Sydney dobló su columna, bajando la cabeza, y se deshizo de la toalla que sostenía su cabello. Y entonces, Brooklyn no pudo creer lo que veía. El cabello de Sydney, que aún era corto y rubio, tenía unas ondas divertidas e inusuales en ella, que siempre llevaba un estilo de liso perfecto.
—¡Pensé que tu cabello era liso natural!
—Ni cerca —afirmó Sydney, ocultándose tras la puerta del armario —. Mi madre siempre quiere verme con una apariencia refinada e impoluta, y no opina que mis ondas naturales encajen en esa descripción. Por eso aliso mi cabello cada mañana, luego de lavarlo.
—Prefiero las ondas —sostuvo Brooklyn —. Así ya no pareces Vilma. Te ves más como una chica normal.
—¿Eso crees? —preguntó Sydney, apareciendo tras la puerta del armario sonrojada y con un vestido de flores digno de una anciana de 70 años — ¿Crees que una foto con este estilo se vería bien en mi Instagram?
—¡Ese estilo se vería bien en tu Instagram y en todo lado! —exclamó Brooklyn —. Luego de la travesura de esta noche te ayudaré a tomar la foto.
—Pero no me has dicho en qué consiste la travesura de esta noche...
—¿Recuerdas a Sophie, la idiota que te empujó este mañana, tumbando todos tus libros?
—Claro, ni siquiera se disculpó. Fue bastante rudo de su parte, pero no pienso mucho en ello. Suelen sucederme cosas de ese tipo.
—Y eso es porque no les enseñas a los demás a respetarte. Eres blanda, necesitas más odio en tu corazón —rio Brooklyn, poniendo una voz profunda de narrador de película — ¿Podemos irnos ya? —preguntó segundos después.
—¡Listo! —gimió Sydney, encajando su pie derecho en una zapatilla blanca sencilla y sin tacón.

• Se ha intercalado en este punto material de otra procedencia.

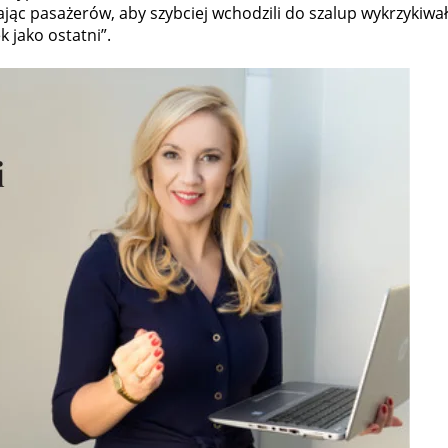
jąc pasażerów, aby szybciej wchodzili do szalup wykrzykiwał
k jako ostatni”.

Brooklyn no tardó en levantarse con un salto para conducir a su amiga hasta la ventana a punta de empujones. Ambas salieron por allí, pisando el tejado de la cochera. Brooklyn llegó hasta el suelo en cuestión de un minuto, cayendo sobre un hermoso arbusto y arruinándolo por completo. En cambio, Sydney tardó bastante, procurando no caerse ni rasparse sus piernas descubiertas.
—Por favor ten cuidado con el jardín —rogó, sentándose en el borde del techo —. Después de mí, el jardín es lo que mi mamá más ama en el mundo.
—No me interesa —afirmó Brooklyn, sacudiendo varias hojas de su ropa totalmente negra —. ¡Vamos, salta!
—No creo que pueda —tartamudeó Sydney, viendo hacia abajo.
—¡Que saltes! —exclamó Brooklyn —. Yo te atraparé. No tienes de qué preocuparte.
Sydney cerró los ojos y saltó, terminando en los brazos de Brooklyn, quien se sorprendió por lo poco que pesaba aquella chica. Sosteniendo a su amiga, no pudo evitar verla a la luz de la luna joven. Su piel era muy rosada, cuando no usaba todo el maquillaje que probablemente su mamá la obligaba a usar, mientras sus cabellos desordenados le daban un toque más interesante. Luego de bajar a Sydney y cruzar la vaya del jardín, Brooklyn avanzó a paso ligero por la acera, sin embargo, se detuvo al no escuchar más pasos que los suyos.